E alla velocità della luce arriviamo al 1988, anno in cui vede la luce Essi Vivono di John Carpenter. Il leggendario regista newyorkese firma una delle sue opere più metaforicamente politiche, utilizzando la pura ed onesta serie-b per realizzare un'opera divertente ma ricchissima di spunti di riflessione contro la società consumistica che tutto vede e controlla, moderna reinterpretazione del 1984 orwelliano. Satira irriverente e gustosamente feroce che si eleva a grande spettacolo di genere tramite un tourbillon di soluzioni visive assolutamente geniali, per la maggior parte incentrate sull'utilizzo degli occhiali da sole indossati dal compianto protagonista Roddy Piper e capaci di mostrare attraverso particolari lenti come il nostro mondo sia in realtà dominato da una razza aliena che vaga tra di noi e comanda l'umanità tramite messaggi subliminali nascosti dietro l'apparenza delle cose. E' chiaro il ruolo giocato dagli extraterrestri, qui sostituti dei reali governanti e politici e della mercificazione di ogni cosa, emozioni in primis; il continuo alternarsi tra bianco e nero per rappresentare verità e finzione si rivela l'ennesimo trucco visivo che regala ancora maggior fascino ad un titolo seminale del filone.

Mars Attacks!

Passano otto anni ed è il turno di Tim Burton di dire la sua nel genere con Mars Attacks!, tra le più folli e citazioniste alien invasion che la Settima Arte ricordi.
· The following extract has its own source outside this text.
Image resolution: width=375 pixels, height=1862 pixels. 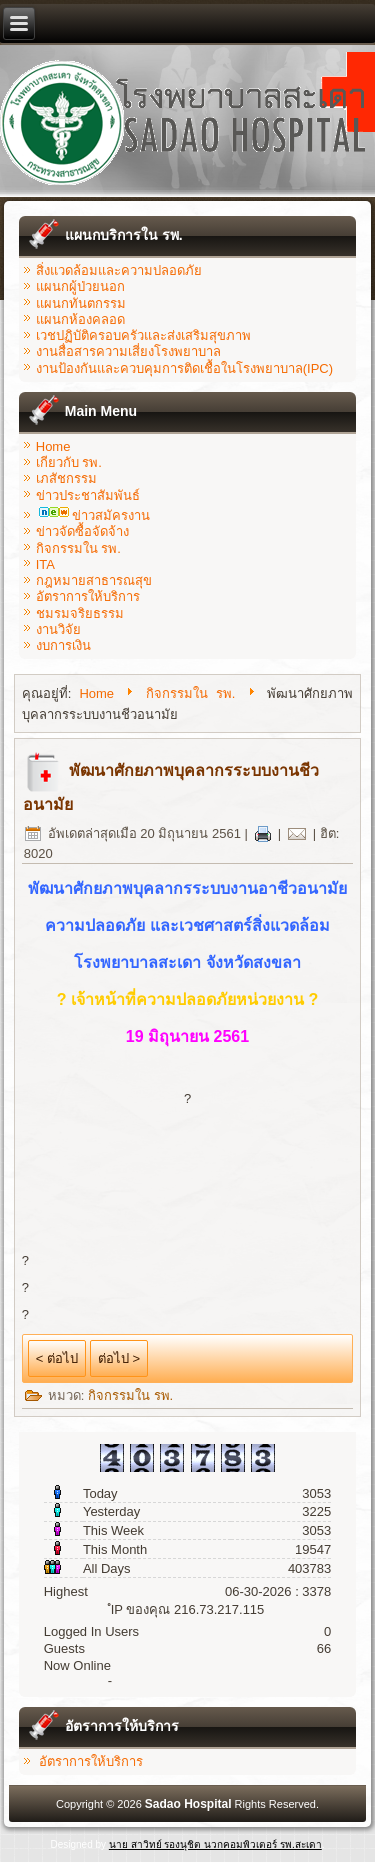 I want to click on < ต่อไป, so click(x=57, y=1358).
Ripescando a piene mani dall'immaginario anni '50 e '60, a cominciare dal look dei marziani (ispirati ad un tipo di caramelle di quel periodo), e alla sana e robusta serie b di genere, il popolare cineasta firma un'intelligente e graffiante parodia che guarda anche a modelli alti e si offre quale incontenibile ricettacolo di gag e battute, alcune davvero esilaranti. Con un cast delle grandissime occasioni (tra camei e ruoli principali-secondari figurano nomi del calibro di Jack Nicholson, Danny DeVito, Michael J. Fox, Tom Jones, Glenn Close, Jack Black, Pierce Brosnan, Sarah Jessica Parker e Natalie Portman) Burton si prende beffa delle alte istituzioni americane, militari in primis, per confezionare un magistrale divertissement dotato di ottimi effetti speciali e di una cattiveria sottotraccia che si adatta inaspettatamente bene al look quasi cartoonesco degli idioti e spietati villain figli di una cultura pop resa in chiave piacevolmente iconoclasta.

Signs

Concludiamo questo breve viaggio nella categoria con M. Night Shyamalan che, nel 2002, prova raccontare la sua personalissima alien invasion. Oggetto controverso con protagonista un Mel Gibson da lì prossimo ad una lunga pausa davanti la macchina da presa, Signs è un film figlio dei suoi tempi e della sempre più imperante condivisione di video in e da ogni angolo del mondo: il filmato trasmesso al telegiornale in cui compare un inquietante alieno è una delle scene clou dei 106 minuti di visione. Visione in cui spaventa comunque più ciò che non si vede rispetto al tangibile: tutta la parte finale, così come quella introduttiva ambientata nei campi di grano (con riferimenti ai famosi cerchi ritenuti da molti di origine sconosciuta e/o aliena), punta sul senso di mistero e tensione dato dall'incertezza su quanto sta per accadere, con l'ultimo "assalto" vissuto all'interno dell'improvvisato bunker dai protagonisti (tra cui figura anche un bravo Joaquin Phoenix) che regala alte dosi di suspense. Narrativamente imperfetto, con riferimenti religiosi parzialmente retorici nella perdita di fede dal personaggio di Gibson, pastore che ha perso la fede dopo la morte della moglie, ma ad ogni modo affascinante e capace di generare una sottile inquietudine che ci accompagna dai titoli di testa a quelli di coda.